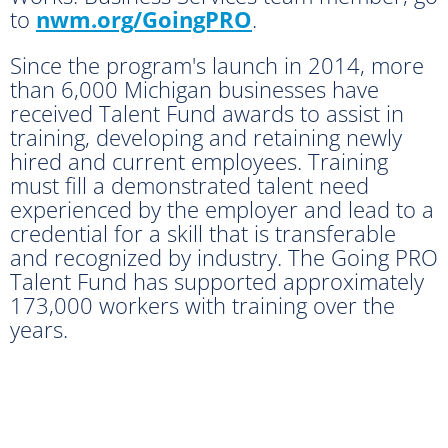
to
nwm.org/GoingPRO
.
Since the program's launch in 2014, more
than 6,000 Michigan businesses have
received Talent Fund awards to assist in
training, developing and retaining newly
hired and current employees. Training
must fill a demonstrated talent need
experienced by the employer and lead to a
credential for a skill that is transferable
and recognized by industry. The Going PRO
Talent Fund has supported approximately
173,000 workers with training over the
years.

....

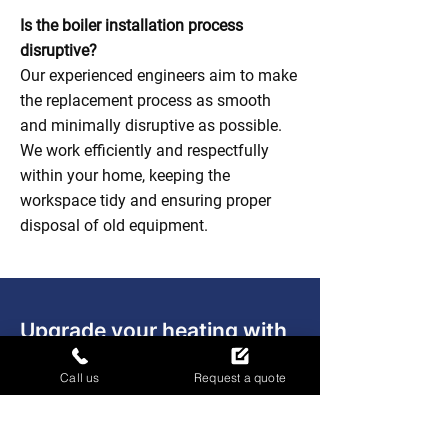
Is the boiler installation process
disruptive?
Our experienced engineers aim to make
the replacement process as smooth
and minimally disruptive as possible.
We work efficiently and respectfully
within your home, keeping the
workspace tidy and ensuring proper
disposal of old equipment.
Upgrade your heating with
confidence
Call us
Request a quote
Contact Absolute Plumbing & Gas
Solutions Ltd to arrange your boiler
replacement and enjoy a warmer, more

....

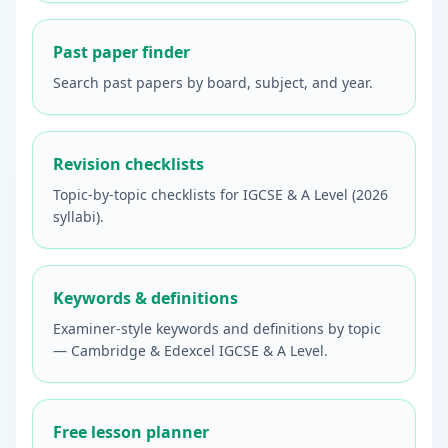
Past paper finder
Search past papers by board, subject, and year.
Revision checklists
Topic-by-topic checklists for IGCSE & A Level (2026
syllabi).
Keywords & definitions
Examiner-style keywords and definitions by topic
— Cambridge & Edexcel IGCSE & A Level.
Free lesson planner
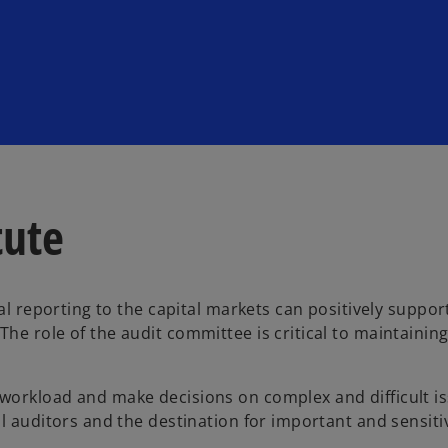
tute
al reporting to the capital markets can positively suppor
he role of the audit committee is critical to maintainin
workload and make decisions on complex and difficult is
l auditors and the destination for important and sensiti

....

For this exercise, output exactly the lines above from the line with "the replacement process as smooth" to the line with "Request a quote", counting both, and leave out the rest.

the replacement process as smooth
and minimally disruptive as possible.
We work efficiently and respectfully
within your home, keeping the
workspace tidy and ensuring proper
disposal of old equipment.
Upgrade your heating with
confidence
Call us
Request a quote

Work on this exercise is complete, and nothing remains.